SILVER MARKET FUNDAMENTALS:


With the silver market last week outperforming the gold market at times on the upside, it is not surprising to see silver prices under relatively more aggressive selling pressure in the early Tuesday morning trade. With the energy and equity markets also trading lower this morning and the US Dollar a touch stronger, the silver market does seem to have a completely different outside market environment than was in place for most of last week. The bear camp is pointing out the fact that last week's new highs for the move were undertaken on falling volume, and that the silver market was unable to sustain above the even number $20.00 level on the charts. The bull camp is suggesting that silver is still relatively cheaper than gold and platinum prices and that silver is capable of benefiting from flight to quality or physical commodity market fundamentals. Comex Silver Stocks were 110.714 million ounces, up 492,243. Stocks have declined 11 of the last 20 days. The Commitments of Traders Futures and Options report as of August 31st for Silver showed Non-Commercial traders were net long 44,633 contracts, an increase of 9,826 contracts. The Commercial traders were net short 60,010 contracts, an increase of 8,069 contracts. The Non-reportable traders were net long 15,377 contracts, a decrease of 1,757 contracts. Non-Commercial and Non-reportable combined traders held a net long position of 60,010 contracts. This represents an increase of 8,069 contracts in the net long position held by these traders. The silver market was overbought last week and seemingly pretty heavily dependant on improving macro economic conditions. With a slight letdown on the global recovery track this morning and an overbought technical condition, we have to give the bear camp in silver a couple days of control over prices. Near term downside targeting in December silver is seen at $19.34 and perhaps even down at $19.21 in the event that equities come under sustained profit taking pressure directly ahead.

 


METALS TECHNICAL OUTLOOK:


Note: Technical commentary is based solely on statistical indicators and does not necessarily correspond to any fundamental analysis that may appear elsewhere in this report.

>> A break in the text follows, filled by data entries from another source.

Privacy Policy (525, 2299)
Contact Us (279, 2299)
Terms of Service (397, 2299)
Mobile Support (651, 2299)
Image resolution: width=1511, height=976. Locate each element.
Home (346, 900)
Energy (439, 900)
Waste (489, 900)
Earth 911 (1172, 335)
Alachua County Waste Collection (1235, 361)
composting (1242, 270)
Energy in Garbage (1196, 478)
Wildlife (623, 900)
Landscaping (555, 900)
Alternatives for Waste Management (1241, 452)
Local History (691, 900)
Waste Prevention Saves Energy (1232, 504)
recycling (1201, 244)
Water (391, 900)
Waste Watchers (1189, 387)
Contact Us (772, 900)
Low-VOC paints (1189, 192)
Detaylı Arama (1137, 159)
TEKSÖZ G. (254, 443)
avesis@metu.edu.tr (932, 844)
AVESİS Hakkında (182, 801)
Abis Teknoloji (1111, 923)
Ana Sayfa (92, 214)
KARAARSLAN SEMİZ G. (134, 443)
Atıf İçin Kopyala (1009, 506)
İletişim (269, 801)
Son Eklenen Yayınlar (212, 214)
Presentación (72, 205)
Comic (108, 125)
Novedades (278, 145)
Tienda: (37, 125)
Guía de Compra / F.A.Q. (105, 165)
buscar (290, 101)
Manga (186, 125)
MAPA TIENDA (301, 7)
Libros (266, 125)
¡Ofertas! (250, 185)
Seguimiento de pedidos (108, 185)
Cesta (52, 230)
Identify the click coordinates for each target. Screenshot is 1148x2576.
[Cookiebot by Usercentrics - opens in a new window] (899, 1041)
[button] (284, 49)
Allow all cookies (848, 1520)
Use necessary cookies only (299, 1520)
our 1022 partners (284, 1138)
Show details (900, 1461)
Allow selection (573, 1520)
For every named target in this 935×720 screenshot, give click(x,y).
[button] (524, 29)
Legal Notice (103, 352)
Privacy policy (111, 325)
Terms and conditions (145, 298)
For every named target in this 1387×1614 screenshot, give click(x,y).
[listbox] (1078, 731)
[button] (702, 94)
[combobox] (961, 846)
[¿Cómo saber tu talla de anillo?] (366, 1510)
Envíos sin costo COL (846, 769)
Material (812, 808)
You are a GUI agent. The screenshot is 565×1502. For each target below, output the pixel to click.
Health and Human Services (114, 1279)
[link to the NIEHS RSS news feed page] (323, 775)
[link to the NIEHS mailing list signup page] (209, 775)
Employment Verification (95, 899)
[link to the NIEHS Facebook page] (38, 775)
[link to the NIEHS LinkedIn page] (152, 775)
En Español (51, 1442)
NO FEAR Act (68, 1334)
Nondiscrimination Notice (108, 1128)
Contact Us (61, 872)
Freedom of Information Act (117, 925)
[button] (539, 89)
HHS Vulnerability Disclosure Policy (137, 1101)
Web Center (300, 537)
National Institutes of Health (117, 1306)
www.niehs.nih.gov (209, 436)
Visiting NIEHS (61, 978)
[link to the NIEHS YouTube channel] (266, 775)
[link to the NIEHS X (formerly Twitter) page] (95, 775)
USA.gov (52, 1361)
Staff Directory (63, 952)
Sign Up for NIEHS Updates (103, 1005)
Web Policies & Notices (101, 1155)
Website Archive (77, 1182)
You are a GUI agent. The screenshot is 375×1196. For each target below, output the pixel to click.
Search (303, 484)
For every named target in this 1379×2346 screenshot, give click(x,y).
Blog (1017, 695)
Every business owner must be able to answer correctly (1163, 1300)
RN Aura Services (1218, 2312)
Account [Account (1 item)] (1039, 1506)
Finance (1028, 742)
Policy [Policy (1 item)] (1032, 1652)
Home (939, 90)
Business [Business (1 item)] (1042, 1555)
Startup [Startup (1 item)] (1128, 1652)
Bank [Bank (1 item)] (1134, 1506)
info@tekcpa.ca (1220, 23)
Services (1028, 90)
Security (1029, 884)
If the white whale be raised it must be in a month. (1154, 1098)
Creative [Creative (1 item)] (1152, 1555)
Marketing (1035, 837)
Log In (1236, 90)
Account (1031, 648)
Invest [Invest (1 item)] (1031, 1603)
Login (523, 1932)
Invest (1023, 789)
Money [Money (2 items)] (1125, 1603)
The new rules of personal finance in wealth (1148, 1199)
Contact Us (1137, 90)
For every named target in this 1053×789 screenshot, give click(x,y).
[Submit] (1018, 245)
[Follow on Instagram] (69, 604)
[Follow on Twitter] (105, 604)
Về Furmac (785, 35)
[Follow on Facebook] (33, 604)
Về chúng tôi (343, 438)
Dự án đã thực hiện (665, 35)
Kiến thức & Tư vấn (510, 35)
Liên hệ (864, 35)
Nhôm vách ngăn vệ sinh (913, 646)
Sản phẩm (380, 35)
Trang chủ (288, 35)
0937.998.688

COMEX GOLD (DEC) 09/07/2010: A crossover down in the daily stochastics is a bearish signal. Daily stochastics turning lower from overbought levels is bearish and will tend to reinforce a downside break especially if near term support is penetrated. The close above the 9-day moving average is a positive short-term indicator for trend. The daily closing price reversal down puts the market on the defensive. The market's close below the 1st swing support number suggests a moderately negative setup for today. The next downside objective is now at 1231.4. The next area of resistance is around 1256.4 and 1264.2, while 1st support hits today at 1240.0 and below there at 1231.4.


COMEX SILVER (DEC) 09/07/2010: Momentum studies are trending higher but have entered overbought levels. The market's short-term trend is positive on the close above the 9-day moving average. A positive setup occurred with the close over the 1st swing resistance. The next upside target is 2029.0. With a reading over 70, the 9-day RSI is approaching overbought levels. The next area of resistance is around 2011.5 and 2029.0, while 1st support hits today at 1963.5 and below there at 1933.0.